周知のように、例えば自動車等の車両では、最後列シートよりも後方の車室空間を荷室として利用することが一般的に行われている。また、かかる車両後部の荷室空間をボードで上下に仕切って、スペースを更に有効利用することも一般に良く行われている。
また、上述したようなボードを利用して荷室空間を仕切るものとしては、例えば、荷室に段部を形成し、前記ボードを、収容凹部の底面が形成された下側定位置と、その上方位置に形成された上側定位置とにおいて昇降可能としたものが知られている(下記特許文献1、2参照)。
このように、ボードを上下に昇降可能とすることで、ボードを下側定位置に配置した時には、荷室空間の高さを確保して、該空間の容積を可及的に大きく確保することができる一方、ボードを上側定位置に配置した時には、例えば、荷室空間の前方に位置するシートのシートバックを折畳むことで、該折畳まれたシートバックの背面とボードとにより広くフラットなフロア面を形成することができる。
特開2007−308120号公報
特開2007−314028号公報
ところで、近年、ワゴン車等においては、荷室空間の奥行きを確保して大容量の空間を形成したものが好まれる傾向にある。
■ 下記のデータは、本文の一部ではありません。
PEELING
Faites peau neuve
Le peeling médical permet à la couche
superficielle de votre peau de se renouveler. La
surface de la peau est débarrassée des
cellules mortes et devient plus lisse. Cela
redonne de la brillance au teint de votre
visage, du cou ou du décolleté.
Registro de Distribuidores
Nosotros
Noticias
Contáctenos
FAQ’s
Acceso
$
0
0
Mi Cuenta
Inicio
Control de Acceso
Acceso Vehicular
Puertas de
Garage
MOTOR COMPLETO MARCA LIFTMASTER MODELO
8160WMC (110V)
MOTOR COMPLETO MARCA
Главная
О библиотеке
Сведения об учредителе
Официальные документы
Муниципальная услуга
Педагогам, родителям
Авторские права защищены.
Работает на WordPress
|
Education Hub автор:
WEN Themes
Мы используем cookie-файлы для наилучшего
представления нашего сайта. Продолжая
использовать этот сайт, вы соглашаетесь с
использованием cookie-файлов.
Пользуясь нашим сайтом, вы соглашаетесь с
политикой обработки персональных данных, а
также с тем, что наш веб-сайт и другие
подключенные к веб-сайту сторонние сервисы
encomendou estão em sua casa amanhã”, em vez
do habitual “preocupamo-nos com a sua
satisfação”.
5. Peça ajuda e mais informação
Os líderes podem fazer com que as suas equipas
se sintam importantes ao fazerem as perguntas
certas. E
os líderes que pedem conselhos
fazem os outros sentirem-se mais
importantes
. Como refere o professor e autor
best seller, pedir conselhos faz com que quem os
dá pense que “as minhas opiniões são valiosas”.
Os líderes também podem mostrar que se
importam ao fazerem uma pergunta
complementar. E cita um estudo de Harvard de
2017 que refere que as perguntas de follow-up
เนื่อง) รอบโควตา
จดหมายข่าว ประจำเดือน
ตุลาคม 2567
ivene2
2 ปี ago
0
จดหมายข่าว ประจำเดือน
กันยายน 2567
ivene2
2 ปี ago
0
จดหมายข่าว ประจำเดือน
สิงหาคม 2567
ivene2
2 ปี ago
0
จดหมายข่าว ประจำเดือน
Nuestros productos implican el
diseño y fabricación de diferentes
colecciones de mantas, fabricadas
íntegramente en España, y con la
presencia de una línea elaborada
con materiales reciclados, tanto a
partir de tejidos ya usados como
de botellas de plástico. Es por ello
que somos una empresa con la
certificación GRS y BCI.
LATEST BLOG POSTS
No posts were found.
この場合、前記ボードを上側定位置に配置した時には、ボードによって仕切られた下方の空間部の容積が増大するため、該空間部にも荷物を無駄なく収納することが可能になる。
そして、前記特許文献1、2に開示されているように、前記ボードの前端側に設けたピンによってボードを回動可能に支持し、その後部を開閉可能にすれば、荷室開口部から前記空間部を開閉することができるため、該空間部での荷物の積み下ろしを容易に行うことができる。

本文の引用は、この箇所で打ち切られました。